Они уже дошли до нужной аудитории, остановились возле дверей, не торопясь заходить внутрь. Точнее, Ростик всех затормозил, вцепился в Димин рукав, уставился в лицо и, продолжая сально лыбится, запричитал:

‒ Ой, только не говори мне, что ты ни разу не спал… ни с одной… чтобы старше. Гораздо.

Дима нахмурился раздражённо-устало.

‒ Да с чего я перед тобой отчитываться должен?

Опять забыл, что в случае с Ростиком на подобные вопросы надо отвечать однозначно и прямо, иначе так и получится ‒ самодовольный смешок и нужный ему вывод:

‒ То есть, спал? Да? Спал!

Ксюха закатила глаза, собираясь в очередной раз высказать что-то весьма осуждающее и критичное, но тут прозвучало совсем рядом, достаточное громкое и твёрдое:

‒ Я могу пройти?

Слишком неожиданно. Дима резко дёрнулся, развернулся и оказался, ну, чуть ли не лицом к лицу. И глаза, нежно-голубые, те самые, выразительные, как-то уж чересчур близко. Загородили весь свет ‒ кроме них и не увидеть больше ничего.
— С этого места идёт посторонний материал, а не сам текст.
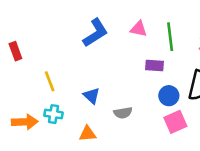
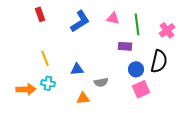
red rectangle: (15, 51) -> (40, 14), moved
blue triangle: (92, 96) -> (77, 69), turned -48
orange triangle: (88, 134) -> (83, 98), moved

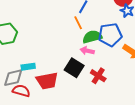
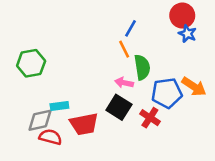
blue pentagon: (110, 35) -> (167, 93), moved
green semicircle: (92, 37) -> (142, 67), turned 96
pink arrow: (87, 51) -> (124, 83), moved

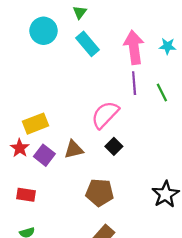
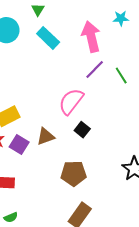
cyan star: (168, 46) -> (121, 18), moved
purple line: (134, 83) -> (95, 69), turned 55

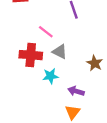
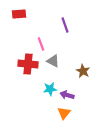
pink line: (46, 32) -> (41, 44), turned 32
cyan star: (50, 76) -> (50, 89), moved

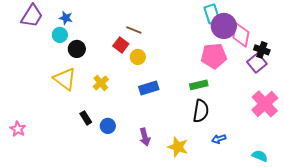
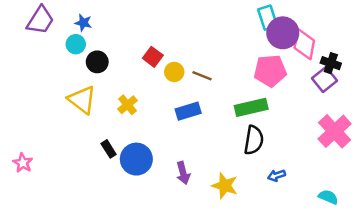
brown line: (134, 30) -> (202, 76), moved
green rectangle: (199, 85) -> (251, 107), size x1.4
blue circle: (108, 126) -> (136, 159), size x1.6

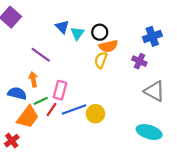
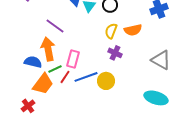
orange semicircle: (108, 46) -> (133, 30), moved
purple cross: (139, 61) -> (115, 53), moved
orange arrow: (33, 79) -> (48, 49), size x1.6

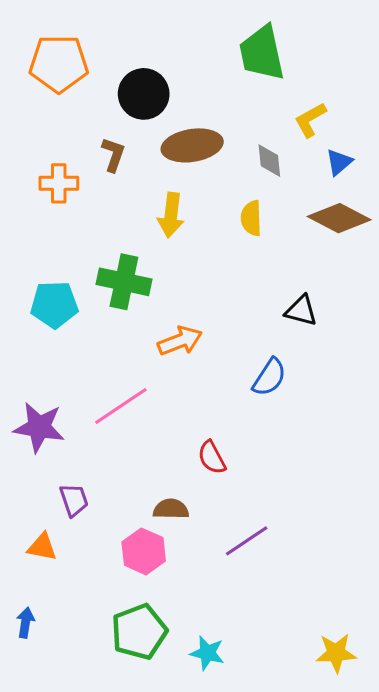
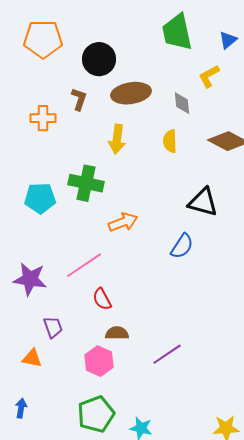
blue triangle: (339, 162) -> (228, 40), moved
black triangle: (301, 311) -> (203, 202), size x1.4
red semicircle: (212, 458) -> (102, 299), moved

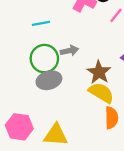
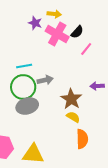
cyan line: (41, 23) -> (24, 66), moved
yellow semicircle: (101, 93) -> (73, 117), size x0.6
Радужка светлая, а зрачок тёмный, расширился ‒ невозможно не заметить ‒ и сразу опять сузился. И вместе с ним что-то там в груди точно так же распахнулось на мгновение или даже ‒ разверзлось, ни границ, ни дна. Но тут же снова сжалось до обычного состояния. Вроде бы обычного. Но на самом деле ‒ нет. Потому что успело, всё-таки успело вобрать в себя ‒ чужеродное, лишнее. Не то, чтобы плохое, неудобное, но без него было точно и спокойнее, и комфортнее, и проще.

‒ Я могу пройти? ‒ повторила Алёна Игоревна. Интонации по-прежнему ровные, прохладные.
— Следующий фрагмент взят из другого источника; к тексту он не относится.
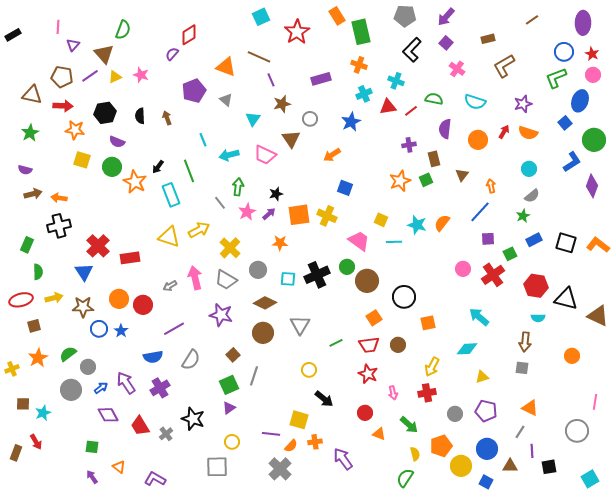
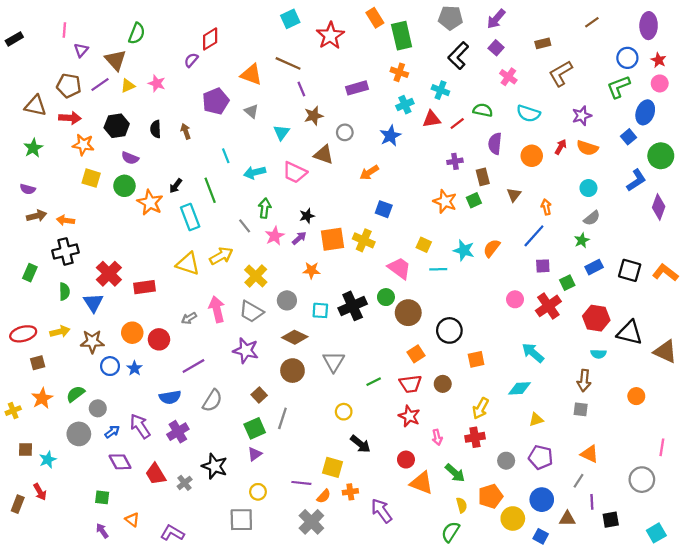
brown triangle: (291, 139) -> (324, 155), turned -36
orange star: (400, 181) -> (445, 201), turned -30
green semicircle: (38, 272) -> (64, 292), moved
orange triangle: (379, 434) -> (422, 483), size x1.6

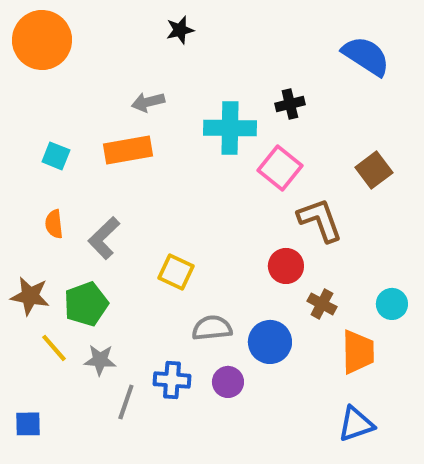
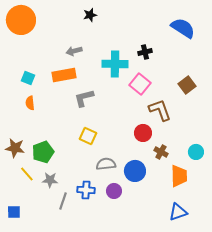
orange semicircle: (54, 224) -> (30, 103), moved
gray L-shape: (104, 238) -> (84, 98), moved, turned 30

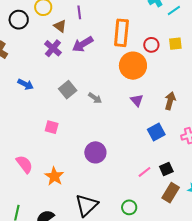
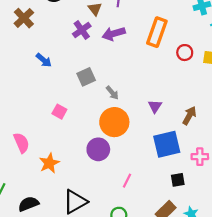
orange circle: (133, 66) -> (114, 122), moved
blue square: (156, 132) -> (167, 144), size x1.5
black square: (166, 169) -> (178, 180), moved
pink line: (145, 172) -> (127, 181), moved, turned -40

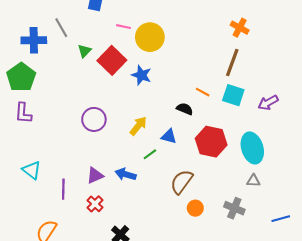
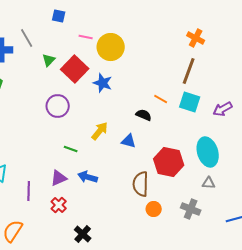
purple circle: (94, 119) -> (58, 106), moved
red hexagon: (211, 142) -> (169, 162), moved
green line: (150, 154) -> (71, 149), moved, turned 56
brown semicircle: (182, 182) -> (141, 184), turned -35

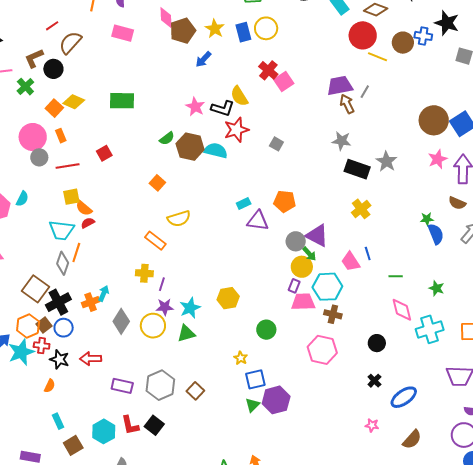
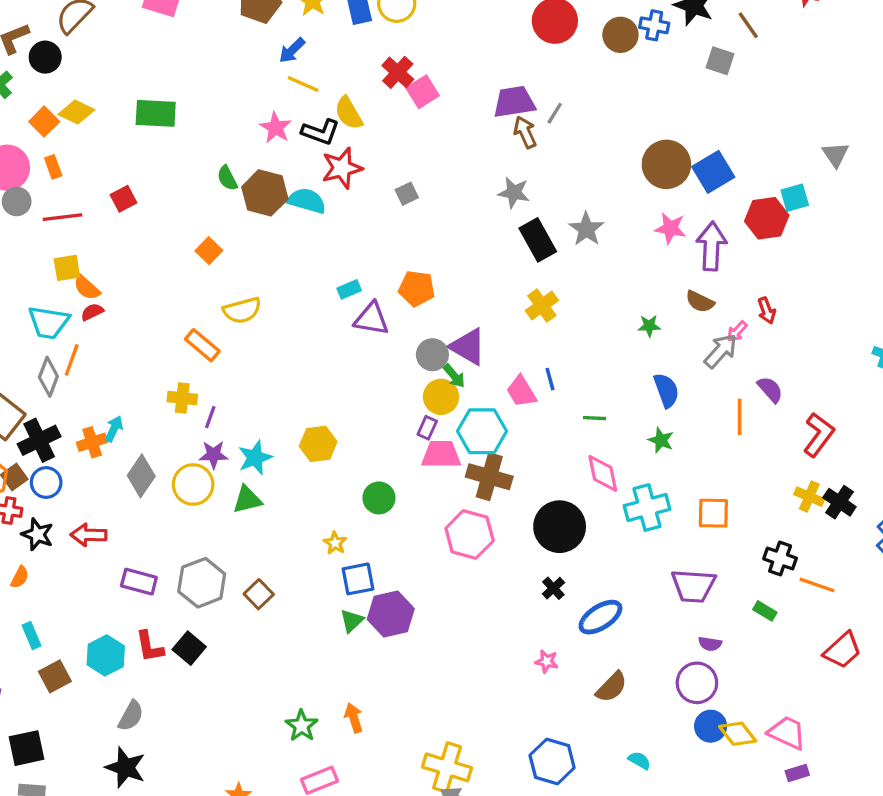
yellow line: (377, 57) -> (303, 84), moved
green semicircle: (167, 138) -> (227, 178), turned 98
gray square: (276, 144) -> (407, 194), turned 32
pink star: (438, 159) -> (670, 228), turned 30
black rectangle: (357, 169) -> (538, 240), turned 40
blue semicircle: (436, 234) -> (666, 390), moved
brown cross: (333, 314) -> (489, 477), size x1.5
black circle: (377, 343) -> (560, 527), size x1.8

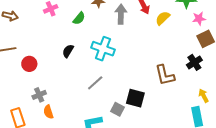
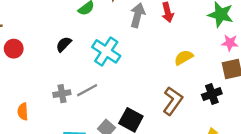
yellow semicircle: (163, 18) -> (184, 57), moved
brown L-shape: (165, 75) -> (173, 101), turned -145
gray cross: (39, 95) -> (62, 94), moved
Он тоже откликнулся вполне так спокойно:

‒ Конечно, ‒ и вежливо отступил в сторону.

Англичанка шагнула в дверной проём, Ростик встрепенулся, бросился следом:

‒ Алёна Игоревна! Алёна Игоревна, а я вас так ждал, так ждал. Знаете, когда я перевод текста делал, у меня тут проблемы возникли. В одном месте.
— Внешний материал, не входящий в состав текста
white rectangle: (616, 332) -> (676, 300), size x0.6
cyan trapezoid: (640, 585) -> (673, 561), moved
Ага, проблемы у него ‒ в одном месте.

Ксюша тихонечко фыркнула, провожая его взглядом, качнула головой.

‒ Вот ведь придурок озабоченный.

Алёна Игоревна отшила Ростика быстро и просто.

‒ Занятие вот-вот начнётся, на нём и разберём, где там у вас возникли трудности. Все вместе.

‒ Но-о… ‒ обиженно протянул Ростик.

Алёна Игоревна чуть наклонила голову, улыбнулась сдержанно, проговорила негромко и мягко:

‒ Пройдите, пожалуйста, на место. ‒ Коснулась пальчиком изящных часиков, обхватывавших тонкое запястье. ‒ Уже пора.

Ростик, сделав трагическое лицо, протопал к свободному стулу, плюхнулся. Дима отвернулся к окну, вперился взглядом в низкое серое небо.

Реальность отодвинулась, даже разговоры не мешали, сливались в фоновый шум, лёгкие помехи эфира. А тот и сам по себе был как-то необъяснимо пуст, даже не думалось особо. Мысли текли медленным потоком, вязким и мутным ‒ ничего не разобрать. Просто плыть, безвольно раскачиваясь на неторопливых волнах, и очнуться, только услышав громко произнесённую собственную фамилию.

‒ Решетников!

11. 10

Позови его кто-то другой, Дима, возможно, и не услышал бы, не обратил внимания, а сейчас, пусть не моментально, но повернулся, откликнулся.